## SUPPLIED MATERIAL

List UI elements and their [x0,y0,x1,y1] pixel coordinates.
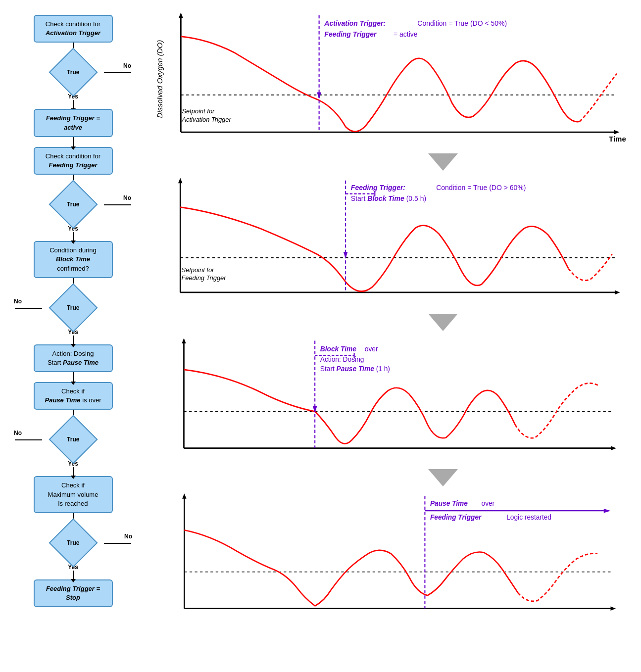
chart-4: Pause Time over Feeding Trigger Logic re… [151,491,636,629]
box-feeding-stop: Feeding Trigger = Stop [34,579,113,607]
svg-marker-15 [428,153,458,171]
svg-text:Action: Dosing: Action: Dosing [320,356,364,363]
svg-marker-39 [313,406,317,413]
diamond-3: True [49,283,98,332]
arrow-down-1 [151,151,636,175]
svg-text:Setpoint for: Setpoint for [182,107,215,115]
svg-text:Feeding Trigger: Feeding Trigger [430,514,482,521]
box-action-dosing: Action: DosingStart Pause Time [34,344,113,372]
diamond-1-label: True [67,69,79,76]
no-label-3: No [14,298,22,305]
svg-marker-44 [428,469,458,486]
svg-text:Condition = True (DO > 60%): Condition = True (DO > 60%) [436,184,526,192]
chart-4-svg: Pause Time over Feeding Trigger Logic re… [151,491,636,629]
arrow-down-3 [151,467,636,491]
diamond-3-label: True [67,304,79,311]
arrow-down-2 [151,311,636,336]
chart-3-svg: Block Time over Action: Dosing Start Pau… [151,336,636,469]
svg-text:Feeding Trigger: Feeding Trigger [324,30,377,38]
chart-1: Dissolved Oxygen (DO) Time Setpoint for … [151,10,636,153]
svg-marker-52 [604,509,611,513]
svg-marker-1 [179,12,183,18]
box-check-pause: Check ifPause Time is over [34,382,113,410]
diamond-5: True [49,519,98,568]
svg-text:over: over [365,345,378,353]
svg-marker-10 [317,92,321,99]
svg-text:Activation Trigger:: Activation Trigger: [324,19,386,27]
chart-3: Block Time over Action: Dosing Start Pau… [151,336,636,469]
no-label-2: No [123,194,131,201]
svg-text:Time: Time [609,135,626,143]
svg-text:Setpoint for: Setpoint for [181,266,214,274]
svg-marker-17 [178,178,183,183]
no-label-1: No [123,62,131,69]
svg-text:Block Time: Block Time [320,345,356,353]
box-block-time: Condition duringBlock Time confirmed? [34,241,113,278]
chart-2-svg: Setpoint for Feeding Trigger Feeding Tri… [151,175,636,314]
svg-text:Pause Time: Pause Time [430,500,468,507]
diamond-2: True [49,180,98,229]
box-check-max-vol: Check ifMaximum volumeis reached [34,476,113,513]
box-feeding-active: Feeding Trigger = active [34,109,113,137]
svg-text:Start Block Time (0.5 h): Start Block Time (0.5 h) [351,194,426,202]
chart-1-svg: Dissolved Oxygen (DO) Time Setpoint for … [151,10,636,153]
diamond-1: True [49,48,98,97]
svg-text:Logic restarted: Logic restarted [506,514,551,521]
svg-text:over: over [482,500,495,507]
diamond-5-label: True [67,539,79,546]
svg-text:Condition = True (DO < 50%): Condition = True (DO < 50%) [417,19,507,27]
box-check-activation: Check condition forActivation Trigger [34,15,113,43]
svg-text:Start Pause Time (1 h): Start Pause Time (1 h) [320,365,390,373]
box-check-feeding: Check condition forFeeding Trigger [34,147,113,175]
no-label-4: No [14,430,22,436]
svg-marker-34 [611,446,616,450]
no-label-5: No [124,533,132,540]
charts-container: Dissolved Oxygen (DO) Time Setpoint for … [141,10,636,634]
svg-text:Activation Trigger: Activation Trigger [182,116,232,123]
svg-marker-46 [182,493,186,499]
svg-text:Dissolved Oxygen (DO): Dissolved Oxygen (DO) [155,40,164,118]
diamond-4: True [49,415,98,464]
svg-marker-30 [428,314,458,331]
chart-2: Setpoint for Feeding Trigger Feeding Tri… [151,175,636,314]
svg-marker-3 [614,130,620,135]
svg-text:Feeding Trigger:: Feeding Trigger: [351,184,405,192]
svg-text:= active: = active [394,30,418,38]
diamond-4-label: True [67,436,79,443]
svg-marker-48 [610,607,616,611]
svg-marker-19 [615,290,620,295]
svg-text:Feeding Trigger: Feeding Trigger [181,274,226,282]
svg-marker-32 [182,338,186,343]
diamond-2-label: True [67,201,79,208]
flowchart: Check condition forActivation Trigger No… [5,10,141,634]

## WHAT TO DO
In the records, find every line that has the string "True" and copy it.

## TASK RESPONSE
diamond-3: True [49,283,98,332]
diamond-1-label: True [67,69,79,76]
svg-text:Condition = True (DO > 60%): Condition = True (DO > 60%) [436,184,526,192]
diamond-3-label: True [67,304,79,311]
diamond-5: True [49,519,98,568]
diamond-2: True [49,180,98,229]
diamond-1: True [49,48,98,97]
diamond-5-label: True [67,539,79,546]
svg-text:Condition = True (DO < 50%): Condition = True (DO < 50%) [417,19,507,27]
diamond-4: True [49,415,98,464]
diamond-4-label: True [67,436,79,443]
diamond-2-label: True [67,201,79,208]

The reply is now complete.